Information section start

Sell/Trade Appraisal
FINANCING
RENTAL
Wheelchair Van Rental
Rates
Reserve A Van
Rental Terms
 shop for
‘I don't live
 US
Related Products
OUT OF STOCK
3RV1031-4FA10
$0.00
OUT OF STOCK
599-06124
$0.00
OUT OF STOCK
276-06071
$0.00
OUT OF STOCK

Information section end
Information section start

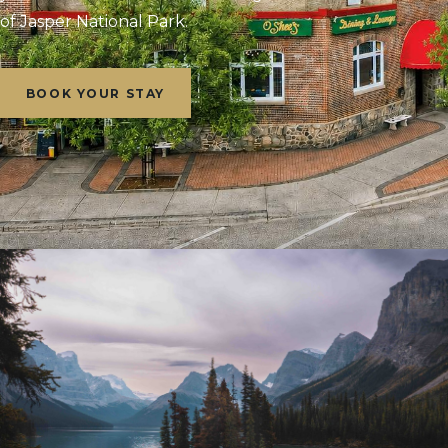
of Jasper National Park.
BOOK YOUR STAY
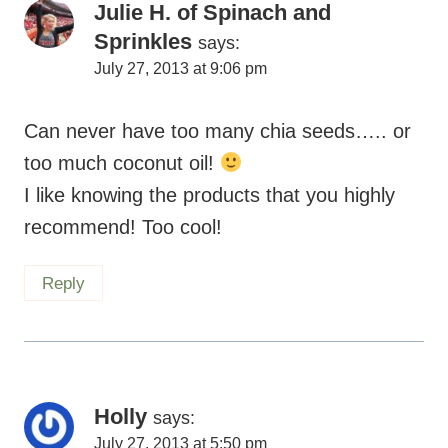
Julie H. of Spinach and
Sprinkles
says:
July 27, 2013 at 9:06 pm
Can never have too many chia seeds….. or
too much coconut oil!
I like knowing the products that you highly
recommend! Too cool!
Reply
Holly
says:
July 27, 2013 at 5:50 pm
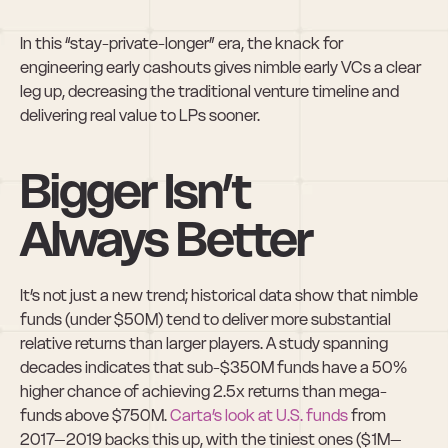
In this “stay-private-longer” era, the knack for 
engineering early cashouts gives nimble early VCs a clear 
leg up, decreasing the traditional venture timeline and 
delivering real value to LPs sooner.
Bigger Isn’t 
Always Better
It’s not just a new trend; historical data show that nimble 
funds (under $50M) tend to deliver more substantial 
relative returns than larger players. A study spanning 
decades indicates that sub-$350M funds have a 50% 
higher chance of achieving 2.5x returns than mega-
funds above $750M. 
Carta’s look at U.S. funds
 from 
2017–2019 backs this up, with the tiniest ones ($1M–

Information section end

Problem to work on: Work out how many lines in the records contain the word "funds", and give that number by itself.

Result of the task: 4